In a nutshell, it is a mechanism to get any UI translated in any number of languages (spoken, not programming languages). Taking input from any .yml, .NET .xml files or in .csv‘s, the framework can substitute the UI’s language through an easy to use interface. Through the same interface, the text-to-be-translated can be viewed and translated on the fly. The translations can be stored in a database or as a flat file, in the above mentioned input formats. Languify was built using Ruby on Rails.
This tool might prove to be useful for applications like Jobloft.com which hasn’t been built with internationalization in mind.
The demo showcased a choice of languages consisting of Japanese, German and English, so for those who might ask, yes unicode is supported. Hurray for 2-byte characters.
Last but not least, Michael McDerment from Freshbooks.com came to do a presentation on how to measure the success of a web-based service. Bending the no-powerpoint rules, he used html slides to discuss the problems web businesses face concerning sales.
He adapts the sales funnel model to web services, the top being visits, followed by trial then ending by purchase. If visits are 100% of the incoming traffic, trials go down to 10% of those people followed by only 1% that actually purchase the service. And THAT’s considered good.
The classical problem is this: How to increase sales? Some splurge more on marketting, generating more traffic.
What Michael suggests is to first use a more sophisticated funnel model. The following one is more realistic, with current web services now offering trials and free limited usage:
Starting at 100% with visits, 10% at trial, 9% at login to trial account, 5% as active users and 1% at purchase.

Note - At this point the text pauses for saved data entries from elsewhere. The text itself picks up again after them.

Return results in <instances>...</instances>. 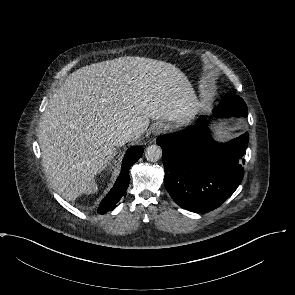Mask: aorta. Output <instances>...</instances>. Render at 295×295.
<instances>
[{
    "label": "aorta",
    "mask_w": 295,
    "mask_h": 295,
    "mask_svg": "<svg viewBox=\"0 0 295 295\" xmlns=\"http://www.w3.org/2000/svg\"><path fill=\"white\" fill-rule=\"evenodd\" d=\"M162 157V150L158 145H150L145 151V158L150 162H156Z\"/></svg>",
    "instance_id": "aorta-1"
}]
</instances>
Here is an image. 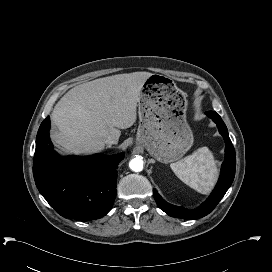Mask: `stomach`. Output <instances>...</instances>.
Returning a JSON list of instances; mask_svg holds the SVG:
<instances>
[{
	"instance_id": "1",
	"label": "stomach",
	"mask_w": 272,
	"mask_h": 272,
	"mask_svg": "<svg viewBox=\"0 0 272 272\" xmlns=\"http://www.w3.org/2000/svg\"><path fill=\"white\" fill-rule=\"evenodd\" d=\"M138 115L136 141L156 160L177 161L193 145L185 94L171 78L152 74L145 80L138 98Z\"/></svg>"
}]
</instances>
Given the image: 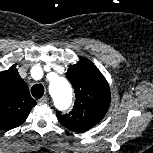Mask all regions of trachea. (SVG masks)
Masks as SVG:
<instances>
[{
  "label": "trachea",
  "mask_w": 153,
  "mask_h": 153,
  "mask_svg": "<svg viewBox=\"0 0 153 153\" xmlns=\"http://www.w3.org/2000/svg\"><path fill=\"white\" fill-rule=\"evenodd\" d=\"M31 94L34 98L39 99L44 94V87L41 84H35L31 88Z\"/></svg>",
  "instance_id": "trachea-1"
}]
</instances>
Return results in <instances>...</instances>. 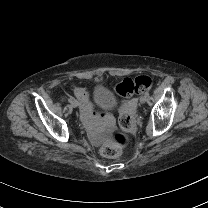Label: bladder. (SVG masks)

Notice how he added the ‘login to trial account’ phase. The solution he proposes is to analyze where people are lost in the funnel model and attempts to minimize this number. As far as FreshBooks is concerned, he found that he lost 60% of the people that signed up for a trial to the actual trial login process. Only 40% bothered to go in and fill all the forms before being able to log in. A thoughtful change to the sign-up process for trials fixed that problem for Freshbooks. The moral of the story is this: expand the funnel model, find the ‘limiting factor’ and swiftly fix it. In his case, it was a usability problem.

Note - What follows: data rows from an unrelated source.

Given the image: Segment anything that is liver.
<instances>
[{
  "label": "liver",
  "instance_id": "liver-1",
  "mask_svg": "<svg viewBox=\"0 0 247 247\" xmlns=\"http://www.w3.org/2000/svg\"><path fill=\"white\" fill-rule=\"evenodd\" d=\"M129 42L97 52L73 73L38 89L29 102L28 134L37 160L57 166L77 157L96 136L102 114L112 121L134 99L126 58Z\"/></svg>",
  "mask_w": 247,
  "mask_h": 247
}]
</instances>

We only got to the actual theme of the presentation in the last few minutes; Google Analytics, while good at providing high level data is not so good at providing more detailed info. Amongst the data to watch are: login/logout rates for a single user, which page are being accessed more frequently and of course finding and eliminating limiting factors. Another way to test the service is to use the classical usability tests: using random people to go through a task, asking questions etc…
This was yet another exciting democamp, with very polished applications. The next democamp might not take place at the end of August because it coincides with BarCampEarth, but more details are to be posted. Until then, see you later!